For a diverging lens, draw the principal rays. A ray parallel to the axis refracts as if it originated from the focal point on the same side. All rays appear to diverge from that focal point. The image forms upright on the same side as the object.

Key concepts

Focal Length Calculation

When dealing with lenses, one of the key characteristics we need to determine is the focal length, which is crucial for understanding how a lens affects light. The focal length (\( f \)) can be calculated using the lens formula: \[ \frac{1}{f} = \frac{1}{d_o} + \frac{1}{d_i} \]where \( d_o \) is the object distance, and \( d_i \) is the image distance. In our exercise, the object is positioned at \( -16.0 \, \text{cm} \) to the left of the lens, indicating a negative object distance, whereas the image appears \( 36.0 \, \text{cm} \) to the right, allowing us to use a positive image distance. By inputting these values into our formula, we compute the following:

• \( \frac{1}{f} = \frac{1}{-16} + \frac{1}{36} \)
• \( \frac{1}{f} = \frac{-36 + 16}{576} = \frac{-20}{576} \)
• \( f = -28.8 \, \text{cm} \)

The negative focal length confirms the presence of a diverging lens, which diverges light rays outwards.

Image Magnification

Image magnification tells us how much larger or smaller an image is compared to the object. The magnification formula is:\[ m = \frac{h_i}{h_o} = -\frac{d_i}{d_o} \]where \( h_i \) is the image height and \( h_o \) is the object height. In this case, the object has a height of \( 8.00 \, \text{mm} \). Using the previously given distances, we find:

• \( m = -\frac{36}{-16} = 2.25 \)

This indicates that the image is \( 2.25 \) times the height of the object. Therefore, \( h_i = 8.00 \, \text{mm} \times 2.25 = 18.0 \, \text{mm} \). The positive value of magnification implies the image is upright.

Diverging Lens

A diverging lens, often termed a concave lens, spreads out light rays that have been refracted through it. This property is evident when the focal length is negative, as calculated in the previous steps. Here’s how a diverging lens operates:

• The parallel rays incident on the lens appear to diverge away and give the impression they are emanating from a single point (the focal point).
• For an object placed on one side of the lens, the image forms upright and on the same side of the lens as the object.

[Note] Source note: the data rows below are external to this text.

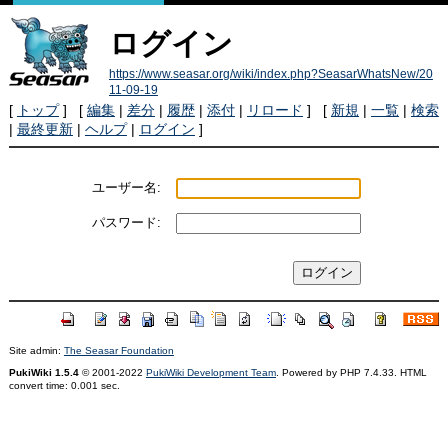
ログイン
https://www.seasar.org/wiki/index.php?SeasarWhatsNew/20
11-09-19
[
トップ
] [
編集
|
差分
|
履歴
|
添付
|
リロード
] [
新規
|
一覧
|
検索
|
最終更新
|
ヘルプ
|
ログイン
]
ユーザー名:
パスワード:
Site admin:
The Seasar Foundation
PukiWiki 1.5.4
© 2001-2022
PukiWiki Development Team
. Powered by PHP 7.4.33. HTML
convert time: 0.001 sec.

These characteristics allow diverging lenses to be widely used in applications like eyeglasses for nearsightedness, where they help to spread light before it reaches the eyes.

Principal-Ray Diagram

A principal-ray diagram is valuable for visualizing how rays interact with lenses. It aids in predicting where the image will form and its orientation. To draw a principal-ray diagram for a diverging lens:

• Start by drawing the optical axis, then place the lens in the center.
• A ray parallel to the optical axis will refract through the lens as if it came from the focal point on the same side as the object.
• Another ray through the center of the lens will pass without deviation.
• The extensions of the refracted rays will meet on the same side as the object, locating the virtual image there.

This diagram reveals that for diverging lenses, images are smaller, erect, and located on the same side as the object, which is consistent with our earlier calculations.